== AIM OF THE EXERCISE ==
Transcribe, exactly and without pictures, the lines below from the line with "Accessibility Statement" to the line with "classes to burlesque.", both ends included, and no others.

== DATA RECORDS ==
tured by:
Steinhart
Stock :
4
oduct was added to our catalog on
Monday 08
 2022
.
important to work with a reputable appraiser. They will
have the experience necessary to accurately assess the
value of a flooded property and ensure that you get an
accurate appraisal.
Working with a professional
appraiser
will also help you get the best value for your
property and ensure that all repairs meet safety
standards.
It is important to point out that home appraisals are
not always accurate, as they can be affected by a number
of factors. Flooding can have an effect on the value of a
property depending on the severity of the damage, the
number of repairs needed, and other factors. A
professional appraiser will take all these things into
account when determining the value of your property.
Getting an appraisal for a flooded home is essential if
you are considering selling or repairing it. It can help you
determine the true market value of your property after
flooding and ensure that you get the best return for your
* * *
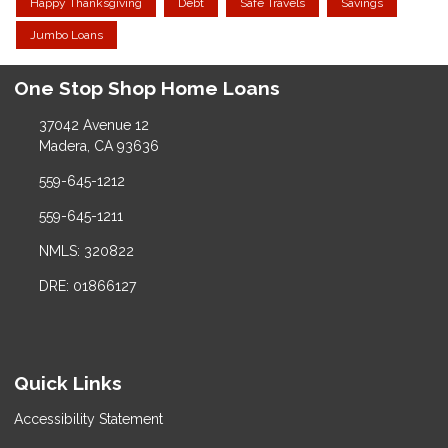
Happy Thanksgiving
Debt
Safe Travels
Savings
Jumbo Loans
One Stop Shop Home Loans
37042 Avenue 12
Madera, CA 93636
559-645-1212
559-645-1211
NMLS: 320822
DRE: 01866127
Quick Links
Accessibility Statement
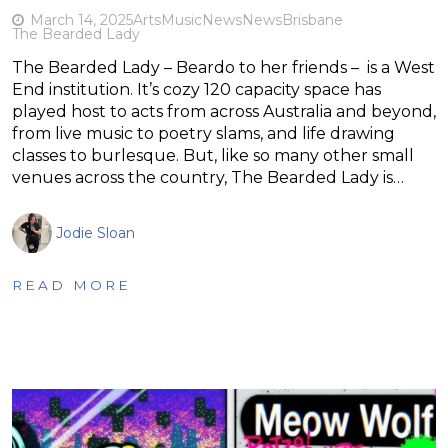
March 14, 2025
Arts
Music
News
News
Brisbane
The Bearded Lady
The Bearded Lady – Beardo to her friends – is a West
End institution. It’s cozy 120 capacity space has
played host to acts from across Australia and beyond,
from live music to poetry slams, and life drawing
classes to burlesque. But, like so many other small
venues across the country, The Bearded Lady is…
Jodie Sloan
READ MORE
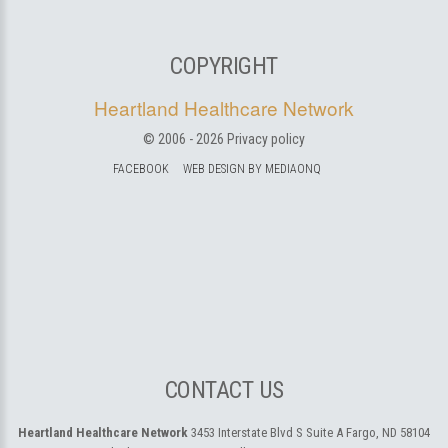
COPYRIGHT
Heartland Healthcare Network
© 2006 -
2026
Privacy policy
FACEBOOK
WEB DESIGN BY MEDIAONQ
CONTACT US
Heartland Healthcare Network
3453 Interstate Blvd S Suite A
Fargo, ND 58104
==
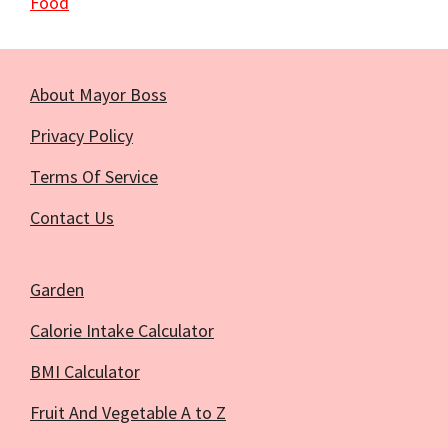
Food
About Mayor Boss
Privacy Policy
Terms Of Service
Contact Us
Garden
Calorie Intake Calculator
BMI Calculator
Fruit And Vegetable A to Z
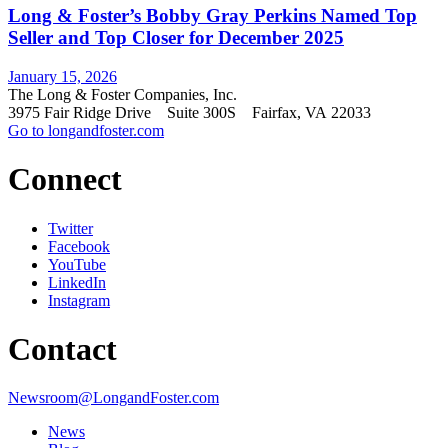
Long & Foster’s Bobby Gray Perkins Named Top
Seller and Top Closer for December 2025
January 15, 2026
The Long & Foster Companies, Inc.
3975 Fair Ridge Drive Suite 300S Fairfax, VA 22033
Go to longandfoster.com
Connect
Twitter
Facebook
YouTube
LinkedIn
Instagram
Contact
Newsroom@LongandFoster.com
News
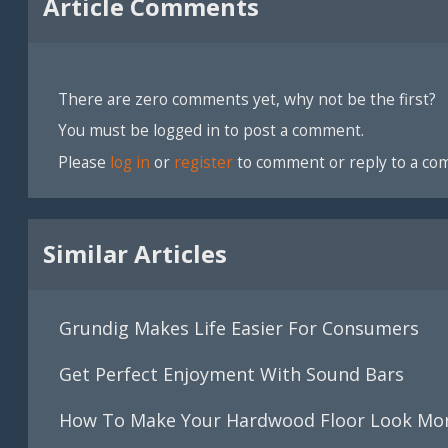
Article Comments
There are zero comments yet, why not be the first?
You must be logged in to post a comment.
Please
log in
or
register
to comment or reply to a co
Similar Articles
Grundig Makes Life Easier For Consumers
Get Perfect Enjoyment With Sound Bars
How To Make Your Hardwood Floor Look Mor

== RESPONSE TO THE EXERCISE ==
Accessibility Statement
March 14, 2025
Arts
Music
News
News
Brisbane
The Bearded Lady
The Bearded Lady – Beardo to her friends – is a West
End institution. It’s cozy 120 capacity space has
played host to acts from across Australia and beyond,
from live music to poetry slams, and life drawing
classes to burlesque. But, like so many other small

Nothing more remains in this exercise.